Lompat ke konten Lompat ke sidebar Lompat ke footer

Santo Karolus Hyon Song-mun

martir korea

Martir Korea - Karolus Hyon Song-mun (1799-1846) dipenggal tiga hari setelah eksekusi Pastor Andreas Kim. Karolus adalah salah seorang yang memperkenalkan Uskup Imbert ke Korea dan membantu Pastor Chastan berkeliling dalam berbagai kunjungan misi.

Dia lahir di Seoul pada tahun 1799. Ayahnya menjadi mertir pada tahun 1801 dan istri dan anaknya meninggal di penjara pada tahun 1839. Kakak perempuannya yaitu Benedikta Hyon juga menjadi martir sebelumnya. Karolus mengabdikan seluruh hidupnya untuk membantu pada misionaris dan umat Katolik. Dokumen Tahta Suci memuji dia demikian, “Kontribusinya begitu banyak, dan dia memiliki kebajikan yang tinggi dan kepribadiannya yang hangat, lembut, dan sederhana.”


Pada tahun 1838, ketika penganiayaan dimulai, Karolus ingin menyerahkan dirinya kepada aparat pemerintah untuk menjadi saksi imannya, namun para misionaris menghentikan dia untuk melakukannya dan diminta supaya dia tetap hidup untuk memelihara umat Katolik. Sebelum Uskup Imbert menjadi martir, beliau mempercayakan Gereja Korea kepada Karolus. Bukti ini menunjukkan betapa tinggi Uskup Imbert dan orang-orang Katolik menghargainya.
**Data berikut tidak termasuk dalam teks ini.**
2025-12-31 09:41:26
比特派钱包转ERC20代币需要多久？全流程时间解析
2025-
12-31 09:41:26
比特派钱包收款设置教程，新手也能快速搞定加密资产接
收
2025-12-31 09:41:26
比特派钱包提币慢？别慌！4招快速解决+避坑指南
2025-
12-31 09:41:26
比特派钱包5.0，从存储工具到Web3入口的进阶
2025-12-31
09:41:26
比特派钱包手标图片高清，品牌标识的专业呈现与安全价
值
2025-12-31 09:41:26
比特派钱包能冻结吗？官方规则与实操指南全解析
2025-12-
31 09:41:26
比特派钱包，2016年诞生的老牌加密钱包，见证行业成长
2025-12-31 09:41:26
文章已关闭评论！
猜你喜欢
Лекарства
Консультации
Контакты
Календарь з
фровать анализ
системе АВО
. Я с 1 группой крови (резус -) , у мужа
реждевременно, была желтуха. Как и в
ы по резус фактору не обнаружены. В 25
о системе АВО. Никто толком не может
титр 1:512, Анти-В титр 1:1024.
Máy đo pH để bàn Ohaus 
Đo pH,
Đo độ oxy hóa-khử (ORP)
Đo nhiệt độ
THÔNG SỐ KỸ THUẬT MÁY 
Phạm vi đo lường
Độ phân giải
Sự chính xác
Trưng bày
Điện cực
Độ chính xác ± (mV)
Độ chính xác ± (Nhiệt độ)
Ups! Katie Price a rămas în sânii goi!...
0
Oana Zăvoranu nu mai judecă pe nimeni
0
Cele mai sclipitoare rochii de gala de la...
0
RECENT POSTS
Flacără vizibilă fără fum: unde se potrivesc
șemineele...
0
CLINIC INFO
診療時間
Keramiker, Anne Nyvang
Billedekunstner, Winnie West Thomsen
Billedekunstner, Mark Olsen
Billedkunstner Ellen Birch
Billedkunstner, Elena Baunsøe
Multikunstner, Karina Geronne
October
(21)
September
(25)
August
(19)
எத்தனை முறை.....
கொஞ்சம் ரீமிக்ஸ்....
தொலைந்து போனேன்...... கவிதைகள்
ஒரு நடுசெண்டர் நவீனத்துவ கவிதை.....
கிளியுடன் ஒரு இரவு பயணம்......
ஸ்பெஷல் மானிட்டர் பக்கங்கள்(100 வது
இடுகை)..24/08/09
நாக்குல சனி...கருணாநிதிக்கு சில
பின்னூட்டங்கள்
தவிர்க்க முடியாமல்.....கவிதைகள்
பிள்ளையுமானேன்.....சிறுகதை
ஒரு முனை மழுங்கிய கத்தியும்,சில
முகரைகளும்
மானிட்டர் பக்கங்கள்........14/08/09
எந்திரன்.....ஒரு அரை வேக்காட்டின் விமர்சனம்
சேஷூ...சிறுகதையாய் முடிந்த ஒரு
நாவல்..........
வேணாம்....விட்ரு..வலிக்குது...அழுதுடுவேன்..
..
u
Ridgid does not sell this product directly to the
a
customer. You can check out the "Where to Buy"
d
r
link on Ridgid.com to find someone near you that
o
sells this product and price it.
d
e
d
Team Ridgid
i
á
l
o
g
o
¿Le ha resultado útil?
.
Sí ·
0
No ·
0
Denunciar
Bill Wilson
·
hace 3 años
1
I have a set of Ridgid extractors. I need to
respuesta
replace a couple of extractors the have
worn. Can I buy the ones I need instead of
Karolus menguatkan umat yang baru menjadi Katolik dan pergi mengunjungi berbagai tempat misi kunjungan untuk mengumpulkan barang-barang untuk orang miskin dan memelihara kehidupan spiritual umat.

Ketika penganiayaan selesai, dia menyunting kisah singkat para martir (Catatan Harian Kihae) untuk disebarkan di antara umat Katolik. Dia sering mengirimkan utusan ke Peking untuk berhubungan dengan para misionaris. Dia menemani Pastor Andreas Kim dalam pelayaran yang penuh badai ke Shanghai dalam perahu kayu kecil. Setelah dia kembali ke Seoul, dia mengambil risiko yang berbahaya dengan mendaftarkan rumah Pastor Kim atas namanya. Ketika Karolus mendengar penangkapan Pastor Kim, dia memindahkan semua uang dan harta gereja ke sebuah rumah yang baru dia beli.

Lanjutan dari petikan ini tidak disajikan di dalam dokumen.